Source data
——

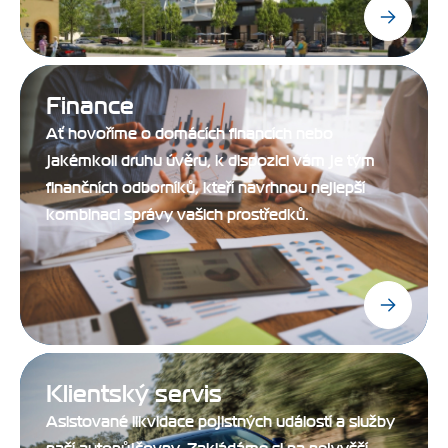
Finance
Ať hovoříme o domácích financích nebo
jakémkoli druhu úvěru, k dispozici vám je tým
finančních odborníků, kteří navrhnou nejlepší
kombinaci správy vašich prostředků.
Klientský servis
Asistované likvidace pojistných událostí a služby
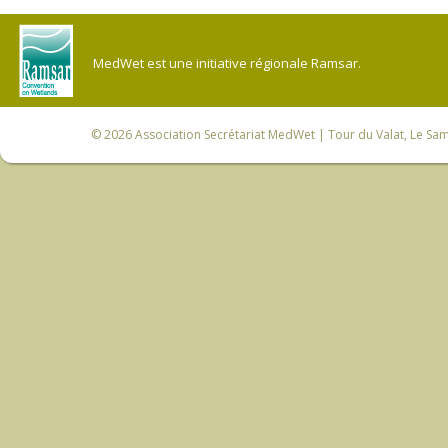
MedWet est une initiative régionale Ramsar.
© 2026
Association Secrétariat MedWet
| Tour du Valat, Le Sam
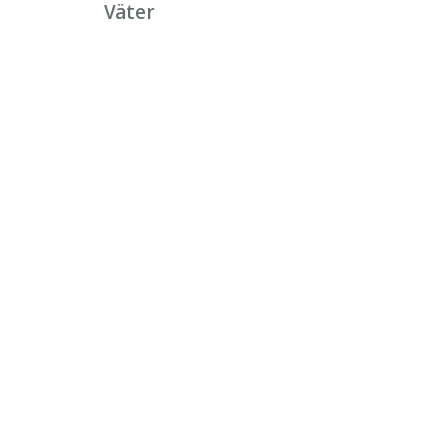
Väter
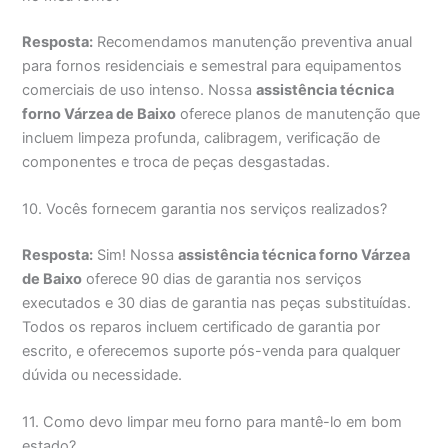
Resposta:
Recomendamos manutenção preventiva anual
para fornos residenciais e semestral para equipamentos
comerciais de uso intenso. Nossa
assistência técnica
forno Várzea de Baixo
oferece planos de manutenção que
incluem limpeza profunda, calibragem, verificação de
componentes e troca de peças desgastadas.
10. Vocês fornecem garantia nos serviços realizados?
Resposta:
Sim! Nossa
assistência técnica forno Várzea
de Baixo
oferece 90 dias de garantia nos serviços
executados e 30 dias de garantia nas peças substituídas.
Todos os reparos incluem certificado de garantia por
escrito, e oferecemos suporte pós-venda para qualquer
dúvida ou necessidade.
11. Como devo limpar meu forno para mantê-lo em bom
estado?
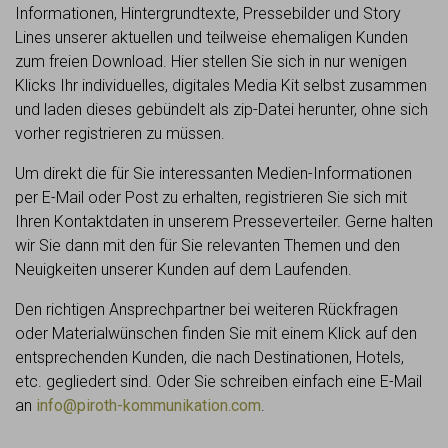
Informationen, Hintergrundtexte, Pressebilder und Story
Lines unserer aktuellen und teilweise ehemaligen Kunden
zum freien Download. Hier stellen Sie sich in nur wenigen
Klicks Ihr individuelles, digitales Media Kit selbst zusammen
und laden dieses gebündelt als zip-Datei herunter, ohne sich
vorher registrieren zu müssen.
Um direkt die für Sie interessanten Medien-Informationen
per E-Mail oder Post zu erhalten, registrieren Sie sich mit
Ihren Kontaktdaten in unserem Presseverteiler. Gerne halten
wir Sie dann mit den für Sie relevanten Themen und den
Neuigkeiten unserer Kunden auf dem Laufenden.
Den richtigen Ansprechpartner bei weiteren Rückfragen
oder Materialwünschen finden Sie mit einem Klick auf den
entsprechenden Kunden, die nach Destinationen, Hotels,
etc. gegliedert sind. Oder Sie schreiben einfach eine E-Mail
an
info@piroth-kommunikation.com
.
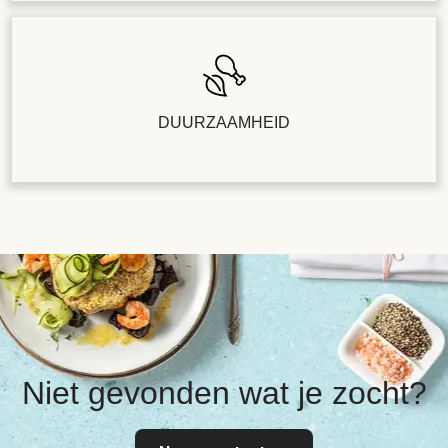
DUURZAAMHEID
Niet gevonden wat je zocht?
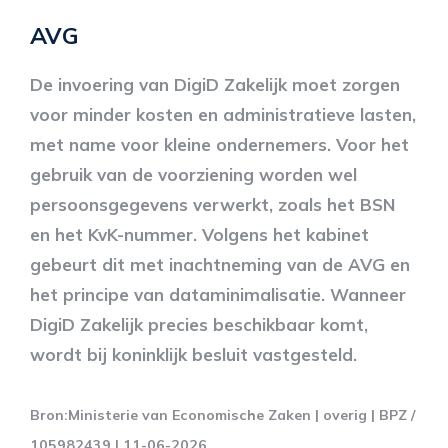
AVG
De invoering van DigiD Zakelijk moet zorgen
voor minder kosten en administratieve lasten,
met name voor kleine ondernemers. Voor het
gebruik van de voorziening worden wel
persoonsgegevens verwerkt, zoals het BSN
en het KvK-nummer. Volgens het kabinet
gebeurt dit met inachtneming van de AVG en
het principe van dataminimalisatie. Wanneer
DigiD Zakelijk precies beschikbaar komt,
wordt bij koninklijk besluit vastgesteld.
Bron:Ministerie van Economische Zaken | overig | BPZ /
105982439 | 11-06-2026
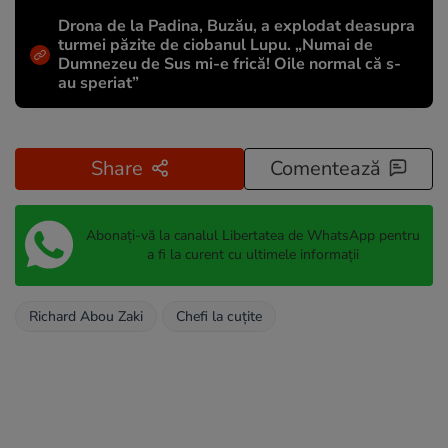
Drona de la Padina, Buzău, a explodat deasupra
turmei păzite de ciobanul Lupu. „Numai de
Dumnezeu de Sus mi-e frică! Oile normal că s-
au speriat”
Share
Comentează
Abonați-vă la canalul Libertatea de WhatsApp pentru
a fi la curent cu ultimele informații
Richard Abou Zaki
Chefi la cuțite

——

- Task -
Your answer must be an exact copy of the lines from the start of the entries through the line with "forno Várzea de Baixo", with no pictures.

- Written solution -
Finance
Ať hovoříme o domácích financích nebo
jakémkoli druhu úvěru, k dispozici vám je tým
finančních odborníků, kteří navrhnou nejlepší
kombinaci správy vašich prostředků.
Klientský servis
Asistované likvidace pojistných událostí a služby
MedWet est une initiative régionale Ramsar.
© 2026
Association Secrétariat MedWet
| Tour du Valat, Le Sam
Väter
Resposta:
Recomendamos manutenção preventiva anual
para fornos residenciais e semestral para equipamentos
comerciais de uso intenso. Nossa
assistência técnica
forno Várzea de Baixo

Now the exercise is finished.